Following the Transformer Blocks, we introduce an additional MLP for the style embeddings. Similar to IP-Adapter, in each layer of the diffusion model, a parallel cross-attention module is utilized to incorporate the projected style embeddings. We train our StyleShot on a single machine with 8 A100 GPUs for 360k steps (300k for stage one, 60k for stage two) with a batch size of 16 per GPU, and set the AdamW optimizer Loshchilov & Hutter (2017) with a fixed learning rate of 0.0001 and weight decay of 0.01. During the training phase, the shortest side of each image is resized to 512, followed by a center crop to achieve a $512\times 512$ resolution. Then the image is sent to the U-Net as the target image and to the Style-Aware encoder as the reference image. To enable classifier-free guidance, text and images are dropped simultaneously with a probability of 0.05, and images are dropped individually with a probability of 0.25. During the inference phase, we adopt PNDM Liu et al. (2022) sampler with 50 steps, and set the guidance scale to 7.5 and $\lambda=1.0$ .

B.2 Details on Human Preference

In this section, we provide details about the human preference study discussed in Sec. 4.3. We devised 30 tasks to facilitate comparisons among StyleDrop (Sohn et al., 2024), StyleShot (ours), StyleAligned (Hertz et al., 2023), InST (Zhang et al., 2023), StyleCrafter (Liu et al., 2023) and DEADiff (Qi et al., 2024) with each task including a reference style image, text prompt, and a set of six images for assessment by the evaluators. We describe detailed instruction for each task, and ultimately garnered 1320 responses.

Instruction.

In our study, we evaluated 30 tasks, each involving a reference style image and the images generated by six distinct text-driven style transfer algorithms. Participants are required to select the generated image that best matches based on two criteria:

•

Style Consistency: The style of the generated image aligns with that of the reference style image;
•

Text Consistency: The depicted content of generated image correspond with the textual description;

Questions.

•

Which generated image best matches the style of the reference image? Image A, Image B, Image C, Image D, Image E, Image F.
•

Which generated image is best described by the text prompt?

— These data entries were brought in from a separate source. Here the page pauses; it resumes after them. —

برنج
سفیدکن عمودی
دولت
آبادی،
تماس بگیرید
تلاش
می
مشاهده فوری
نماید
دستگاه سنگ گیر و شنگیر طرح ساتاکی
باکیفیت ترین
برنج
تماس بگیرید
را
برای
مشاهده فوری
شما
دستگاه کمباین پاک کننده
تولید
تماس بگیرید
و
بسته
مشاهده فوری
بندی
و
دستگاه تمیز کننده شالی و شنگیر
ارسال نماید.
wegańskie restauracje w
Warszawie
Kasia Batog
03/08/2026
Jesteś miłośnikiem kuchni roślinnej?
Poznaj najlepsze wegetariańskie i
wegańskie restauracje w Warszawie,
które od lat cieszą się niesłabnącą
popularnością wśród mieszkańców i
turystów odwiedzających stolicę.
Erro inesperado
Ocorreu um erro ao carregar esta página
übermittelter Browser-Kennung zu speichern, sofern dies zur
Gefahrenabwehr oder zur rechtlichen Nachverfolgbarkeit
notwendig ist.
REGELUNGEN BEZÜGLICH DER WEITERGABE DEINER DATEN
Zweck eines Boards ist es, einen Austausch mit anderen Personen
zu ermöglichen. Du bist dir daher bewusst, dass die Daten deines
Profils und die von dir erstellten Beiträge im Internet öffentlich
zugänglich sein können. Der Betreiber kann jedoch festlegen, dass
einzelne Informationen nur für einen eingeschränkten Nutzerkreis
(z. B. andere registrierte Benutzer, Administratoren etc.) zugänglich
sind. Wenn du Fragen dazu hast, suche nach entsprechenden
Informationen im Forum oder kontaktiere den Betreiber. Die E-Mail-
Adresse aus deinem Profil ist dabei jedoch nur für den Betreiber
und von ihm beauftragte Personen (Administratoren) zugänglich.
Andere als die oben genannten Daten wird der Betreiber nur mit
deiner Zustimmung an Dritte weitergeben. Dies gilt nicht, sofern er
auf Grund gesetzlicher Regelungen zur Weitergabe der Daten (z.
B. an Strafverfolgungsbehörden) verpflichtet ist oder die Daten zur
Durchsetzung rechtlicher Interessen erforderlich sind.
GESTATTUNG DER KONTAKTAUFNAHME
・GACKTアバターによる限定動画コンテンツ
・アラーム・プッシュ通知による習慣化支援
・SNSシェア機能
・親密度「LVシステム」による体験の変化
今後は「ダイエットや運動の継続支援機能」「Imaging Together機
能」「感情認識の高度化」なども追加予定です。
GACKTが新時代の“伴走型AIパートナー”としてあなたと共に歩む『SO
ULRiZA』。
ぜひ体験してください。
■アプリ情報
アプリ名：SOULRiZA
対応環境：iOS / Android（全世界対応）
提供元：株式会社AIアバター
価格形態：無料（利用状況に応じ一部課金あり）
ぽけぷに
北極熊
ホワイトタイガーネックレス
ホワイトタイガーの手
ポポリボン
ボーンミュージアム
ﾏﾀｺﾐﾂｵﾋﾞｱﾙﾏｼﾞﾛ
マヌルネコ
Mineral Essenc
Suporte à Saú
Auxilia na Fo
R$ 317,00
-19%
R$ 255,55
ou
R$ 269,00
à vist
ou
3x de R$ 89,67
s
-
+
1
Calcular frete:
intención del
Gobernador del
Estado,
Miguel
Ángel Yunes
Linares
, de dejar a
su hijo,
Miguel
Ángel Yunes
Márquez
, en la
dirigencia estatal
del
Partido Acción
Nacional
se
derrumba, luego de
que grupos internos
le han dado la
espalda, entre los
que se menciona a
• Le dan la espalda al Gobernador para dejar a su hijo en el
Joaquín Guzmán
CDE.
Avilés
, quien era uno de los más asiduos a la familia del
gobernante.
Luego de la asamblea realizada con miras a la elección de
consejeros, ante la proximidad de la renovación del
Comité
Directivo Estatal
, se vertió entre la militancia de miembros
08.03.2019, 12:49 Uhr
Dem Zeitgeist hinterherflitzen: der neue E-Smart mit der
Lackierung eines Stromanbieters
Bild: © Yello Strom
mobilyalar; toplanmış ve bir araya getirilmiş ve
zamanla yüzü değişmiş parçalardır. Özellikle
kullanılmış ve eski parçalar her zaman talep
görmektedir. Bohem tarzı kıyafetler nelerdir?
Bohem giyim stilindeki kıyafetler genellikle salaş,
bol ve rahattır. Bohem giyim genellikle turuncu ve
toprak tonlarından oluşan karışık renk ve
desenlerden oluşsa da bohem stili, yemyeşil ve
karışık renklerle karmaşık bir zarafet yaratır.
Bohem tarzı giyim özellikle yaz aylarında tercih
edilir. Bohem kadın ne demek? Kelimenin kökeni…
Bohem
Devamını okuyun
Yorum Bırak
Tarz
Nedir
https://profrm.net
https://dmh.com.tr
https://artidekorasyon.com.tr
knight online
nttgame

Image A, Image B, Image C, Image D, Image E, Image F.

B.3 Extended Baseline Comparison

In this section, we provide additional qualitative comparison with SOTA text-driven style transfer methods StyleDrop Sohn et al. (2024), DEADiff Qi et al. (2024), InST Zhang et al. (2023), Dream-Booth Ruiz et al. (2023), StyleCrafter Liu et al. (2023), StyleAligned Hertz et al. (2023) in Fig. 19. As discussed in Sec. 4.2, StyleShot excels at aligning low-level style features, such as color and texture, more effectively than other methods. Furthermore, the high-level style feature from reference style images like the shading, the illustration and the fur in lines 1-3 and the layout and the round frame in lines 10-12 are captured by our StyleShot, showing the effectiveness of our style encoder in learning high-level style features. Additionally, we also observe the issue of content leakage in lines 4-6 and 7-9, leading to a failure in accurately responding to text prompts in StyleAligned and StyleCrafter. And we also provide additional qualitative comparison with SOTA image-driven style transfer methods AdaAttN (Liu et al., 2021), EFDM (Zhang et al., 2022a), StyTR-2 (Deng et al., 2022), CAST (Zhang et al., 2022b), InST (Zhang et al., 2023) and StyleID (Chung et al., 2024). As illustrated in Fig. 20, our StyleShot can transfer any style onto various content images (including humans, animals, and scenes), while baseline methods excel primarily in painting styles and struggle with these high-level styles.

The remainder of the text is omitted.